From the moment Bill Frisell walks on stage, it’s clear that he’s of a mind that has multiple things ambling through it, and he carefully selects exactly which of those things he’ll say. It’s the same modus operandi behind his guitar playing, except with the guitar, he also has live sampling capability that allows him to scramble what’s been played. So as he entered the homey Tractor Tavern stage last Wednesday night, it took Frisell several moments to acknowledge Eyvind Kang, with whom the guitarist has played most vauntedly on the Nonesuch Records CD Quartet and in the aptly named Bill Frisell Quartet.

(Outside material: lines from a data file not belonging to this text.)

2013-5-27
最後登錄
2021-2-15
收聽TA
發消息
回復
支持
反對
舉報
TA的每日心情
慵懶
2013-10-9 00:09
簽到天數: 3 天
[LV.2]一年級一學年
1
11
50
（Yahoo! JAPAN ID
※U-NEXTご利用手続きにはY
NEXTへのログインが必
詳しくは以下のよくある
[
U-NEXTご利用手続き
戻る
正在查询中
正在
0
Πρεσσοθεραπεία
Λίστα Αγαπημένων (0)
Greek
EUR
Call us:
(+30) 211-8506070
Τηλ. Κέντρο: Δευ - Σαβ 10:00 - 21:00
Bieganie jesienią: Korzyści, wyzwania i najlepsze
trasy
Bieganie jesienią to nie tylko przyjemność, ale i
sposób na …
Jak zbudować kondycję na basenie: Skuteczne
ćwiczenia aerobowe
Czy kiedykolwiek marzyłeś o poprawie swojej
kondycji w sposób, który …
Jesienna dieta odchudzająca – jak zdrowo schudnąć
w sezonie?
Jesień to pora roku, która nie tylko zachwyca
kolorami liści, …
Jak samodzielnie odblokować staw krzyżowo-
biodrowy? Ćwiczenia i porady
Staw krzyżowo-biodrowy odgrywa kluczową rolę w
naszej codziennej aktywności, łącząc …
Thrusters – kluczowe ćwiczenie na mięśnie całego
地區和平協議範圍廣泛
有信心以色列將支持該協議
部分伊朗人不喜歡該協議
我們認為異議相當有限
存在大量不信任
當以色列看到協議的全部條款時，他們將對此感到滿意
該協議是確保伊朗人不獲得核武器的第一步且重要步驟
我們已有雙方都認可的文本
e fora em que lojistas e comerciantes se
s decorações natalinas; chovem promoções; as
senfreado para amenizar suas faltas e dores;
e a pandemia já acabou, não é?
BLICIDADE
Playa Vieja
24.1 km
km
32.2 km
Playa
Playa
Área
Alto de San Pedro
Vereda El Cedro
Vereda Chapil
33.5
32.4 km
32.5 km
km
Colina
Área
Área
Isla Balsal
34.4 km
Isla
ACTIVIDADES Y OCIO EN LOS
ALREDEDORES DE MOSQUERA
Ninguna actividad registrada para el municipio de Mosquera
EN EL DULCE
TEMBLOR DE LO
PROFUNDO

Bill Frisell and the Willies

Tractor Tavern, Wednesday, June 9


Frisell, smiling—as he so frequently is when he’s either talking (sparely) on stage or digging his and/or his group’s playing—then remarked that he was grateful to be playing again with Kang, who’s just come off a tour as a member of Beck’s band. You could see the two get into a well-developed musical repartee, while the remaining Willies—bassist Keith Lowe and banjo dynamaestro Danny Barnes—plied their own unique roles in the group.

The show started off and remained almost meditative, with Frisell and Kang connecting on a textural level they’ve been exploring together off and on since Quartet. There was little of the rustic, middling-tempo moodiness of Frisell’s phenomenal new CD Good Dog, Happy Man, but instead a rack of tunes framed by Frisell’s sampler at the intro and outro, giving each piece an even greater sense of dynamic deliberation.

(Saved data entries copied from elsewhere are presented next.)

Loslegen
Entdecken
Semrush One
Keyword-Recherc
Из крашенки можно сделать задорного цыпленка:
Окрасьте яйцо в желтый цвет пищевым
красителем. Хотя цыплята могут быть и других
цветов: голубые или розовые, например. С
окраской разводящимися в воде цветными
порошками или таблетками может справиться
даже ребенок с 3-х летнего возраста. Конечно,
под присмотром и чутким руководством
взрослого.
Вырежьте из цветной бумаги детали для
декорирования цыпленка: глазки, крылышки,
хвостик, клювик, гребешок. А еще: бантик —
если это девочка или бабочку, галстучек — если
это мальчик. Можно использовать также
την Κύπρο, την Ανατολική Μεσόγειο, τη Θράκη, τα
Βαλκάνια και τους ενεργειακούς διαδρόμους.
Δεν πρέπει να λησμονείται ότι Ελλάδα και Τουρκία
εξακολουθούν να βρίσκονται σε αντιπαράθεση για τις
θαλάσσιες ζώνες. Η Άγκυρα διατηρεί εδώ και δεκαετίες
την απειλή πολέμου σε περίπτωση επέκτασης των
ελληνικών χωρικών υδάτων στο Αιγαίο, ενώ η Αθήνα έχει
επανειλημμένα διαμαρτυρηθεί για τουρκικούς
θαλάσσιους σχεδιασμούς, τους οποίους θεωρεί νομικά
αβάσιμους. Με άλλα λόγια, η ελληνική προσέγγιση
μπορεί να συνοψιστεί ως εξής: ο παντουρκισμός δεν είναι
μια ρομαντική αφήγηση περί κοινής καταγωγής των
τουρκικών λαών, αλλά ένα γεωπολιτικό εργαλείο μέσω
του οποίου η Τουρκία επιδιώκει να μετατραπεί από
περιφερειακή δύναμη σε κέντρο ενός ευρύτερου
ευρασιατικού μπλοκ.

Barnes and Frisell as a duo, or with bassist Buell Neidlinger in the band Buellgrass, can be superb melodicists wearing their down-home hearts on their sleeves, but the Willies sound less willing to show their full hand. There were semi-extended free improvisational forays, which in the main occupied Frisell and Kang. In some spots, Barnes and Lowe seemed to be sharing a rhythmic role that resembled some weird weave of the low-end and the mid-register pluck.

There’s been an unmistakable change in Frisell’s musical direction since his 1995 bluegrass album Nashville. With the Willies, he steers the ‘grassy elements around and through the atmospheric studies perfected in the Quartet. The outcome is oddly configured, but when played live, it works—even if in strange ways.